Escândalo internacional da Nestlé expõe a desfaçatez da indústria de alimentos
02.06.21Folha de São Paulo
Fez algum barulho –embora menos do que deveria, devido ao caos pandêmico-político– a divulgação de documentos internos da Nestlé que vazaram para o jornal britânico Financial Times. Neles, os executivos do conglomerado admitem que 63% dos portfólio de alimentos e bebidas Nestlé não são saudáveis.
São chocolates e achocolatados, biscoitos, doces, refrigerantes, pratos prontos, sorvetes e todas as categorias de alimentos ultraprocessados –produtos industriais em que nenhum ingrediente in natura prevalece, com o uso de substâncias químicas alheias ao receituário das cozinhas domésticas.
Não há surpresa alguma quanto à proporção em si. O espanto vem da revelação da desfaçatez dos funcionários da corporação: eles sabem que vendem alimentos sem valor nutritivo, mas mantêm o discurso de que a adição de vitaminas e quetais faz bem ao consumidor (crianças, em muitos casos).
O exemplo mais gritante que a reportagem exibe é o Nesquik de morango – um pó para ser misturado ao leite, de óbvio apelo infantil.

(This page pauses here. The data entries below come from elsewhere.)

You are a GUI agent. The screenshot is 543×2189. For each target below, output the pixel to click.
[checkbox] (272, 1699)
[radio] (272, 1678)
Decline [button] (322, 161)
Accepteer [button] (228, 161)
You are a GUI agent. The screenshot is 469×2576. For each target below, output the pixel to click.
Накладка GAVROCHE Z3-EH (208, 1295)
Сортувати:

Na versão inglesado produto, 14 gramas de pó contêm 14 gramas de açúcar (corante e aromatizante aparecem em fração desprezível). O Nesquik brasileiro de morango, segundo tabela exibida na embalagem, oferece 11 gramas de açúcar em 14 gramas, algo como 79% da massa total.
Segundo os documentos internos, 99% dos doces da Nestlé e 96% das bebidas (exceto o café puro, categoria à parte) não podem ser considerados saudáveis.

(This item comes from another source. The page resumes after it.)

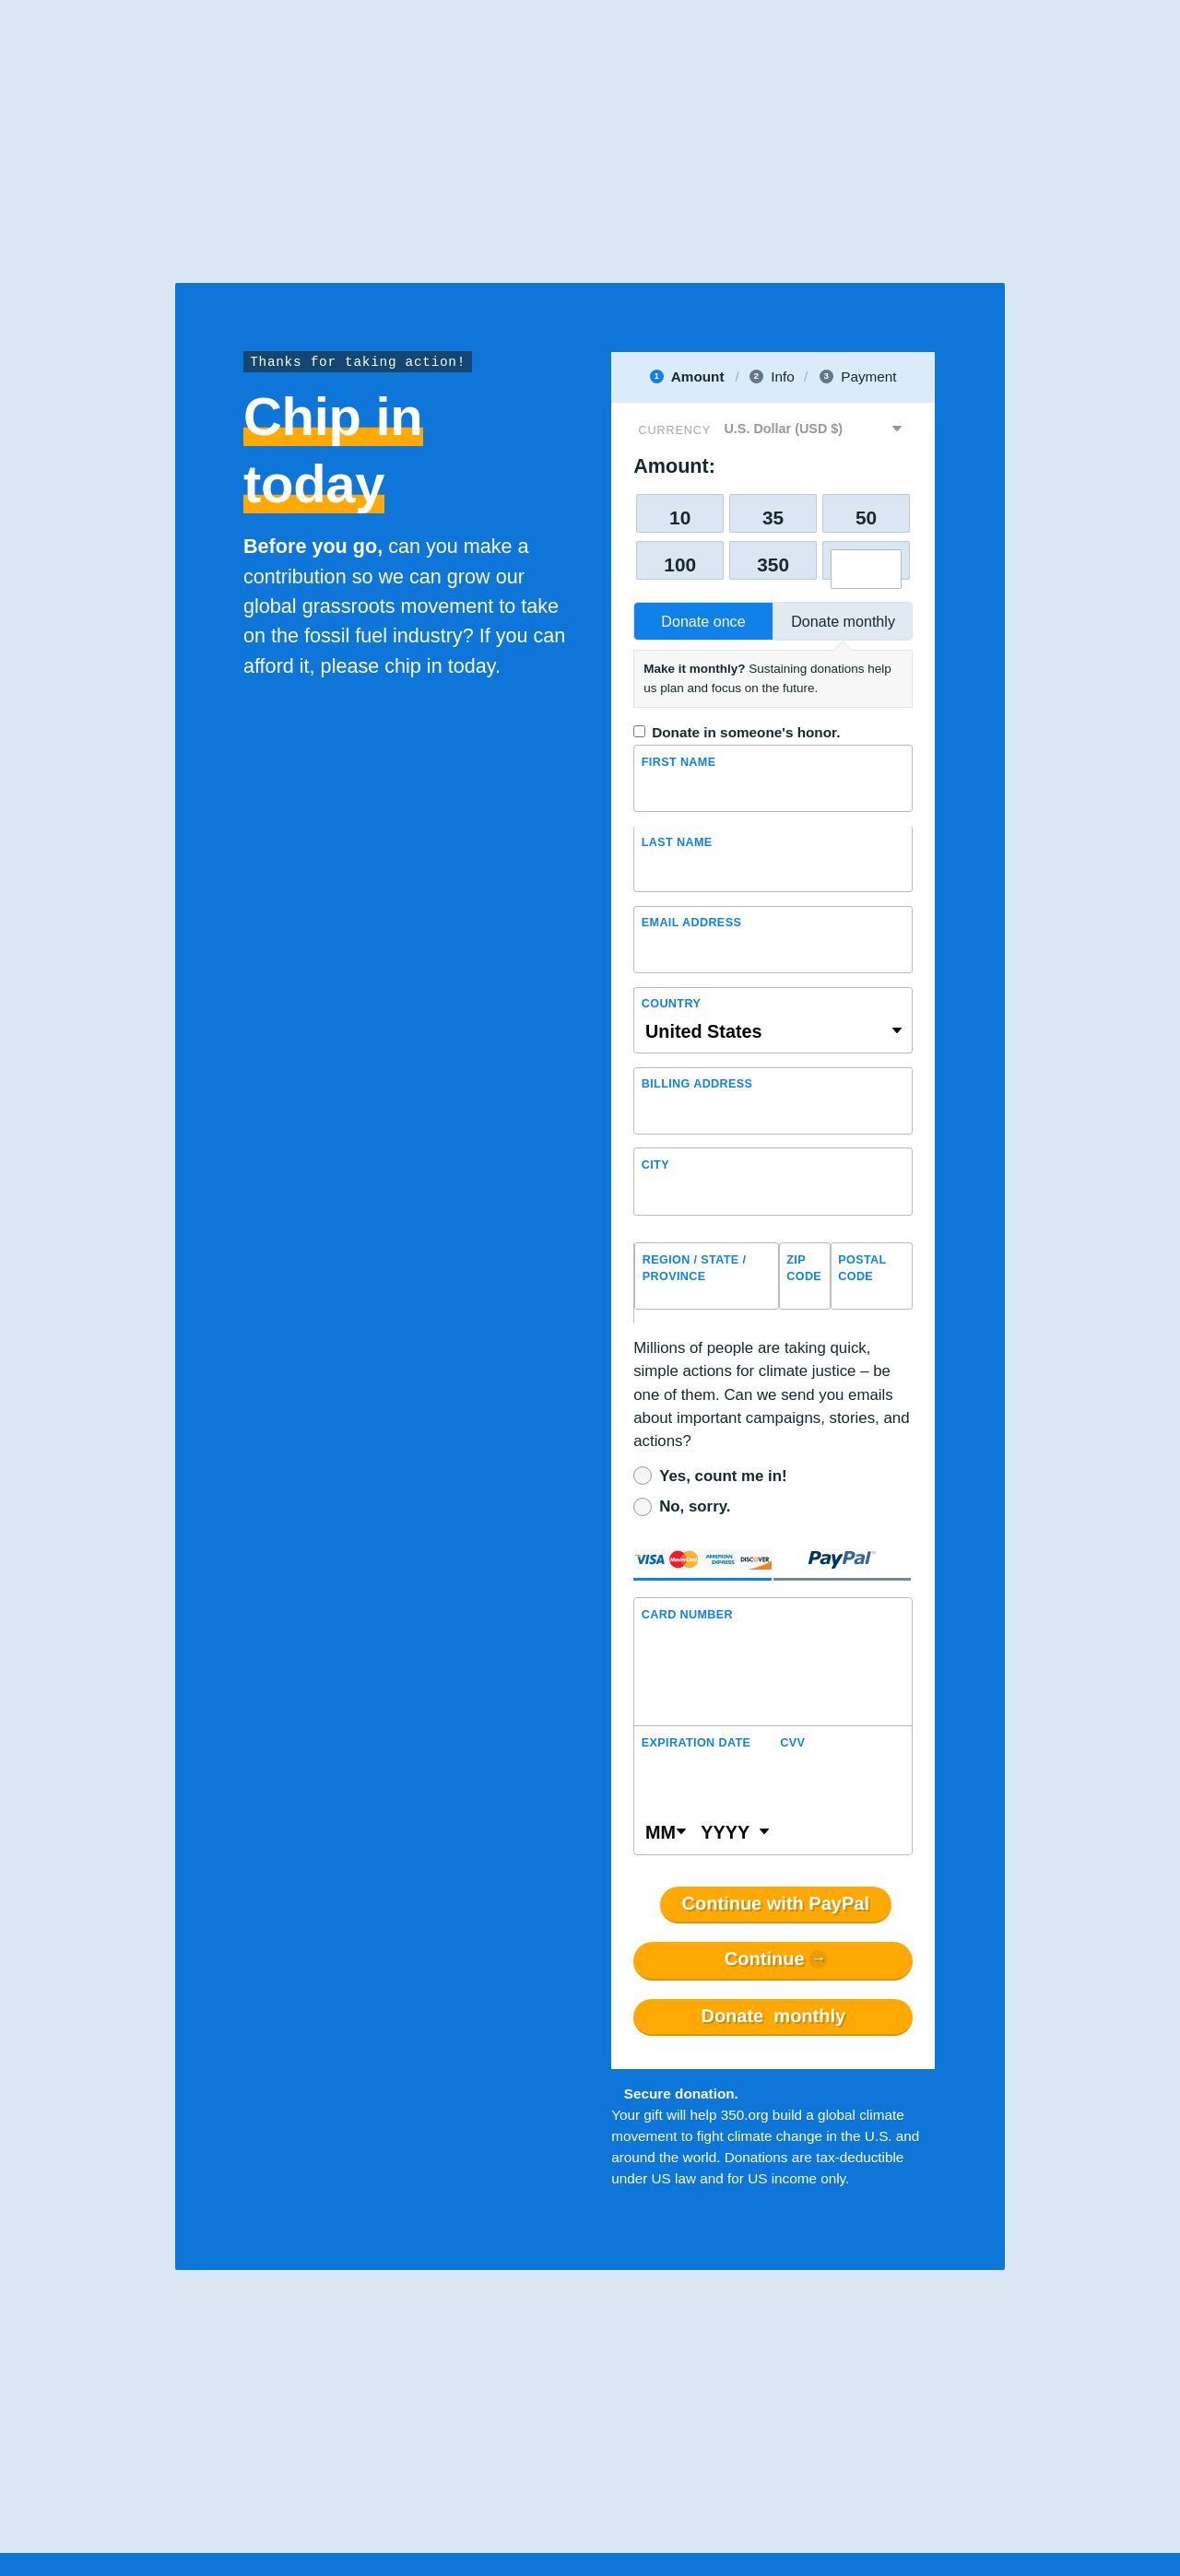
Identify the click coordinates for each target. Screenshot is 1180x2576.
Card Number (687, 1614)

Nem a água embalada pela corporação atinge 100% de salubilidade – 18% dos produtos, provavelmente as bebidas saborizadas, tomaram bomba no teste da saúde.
Em defesa própria, a Nestlé publicou nota com a seguinte declaração: “Acreditamos que uma dieta saudável significa encontrar um equilíbrio entre bem-estar e prazer. Isso inclui ter algum espaço para alimentos indulgentes, consumidos com moderação. Nossa rota de viagem não mudou, e é clara: continuaremos tornando nosso portfólio mais saboroso e saudável”.
A empresa, de origem suíça, tem faturamento global anual de 2,6 bilhões de francos suíços (R$ 533,38 bilhões).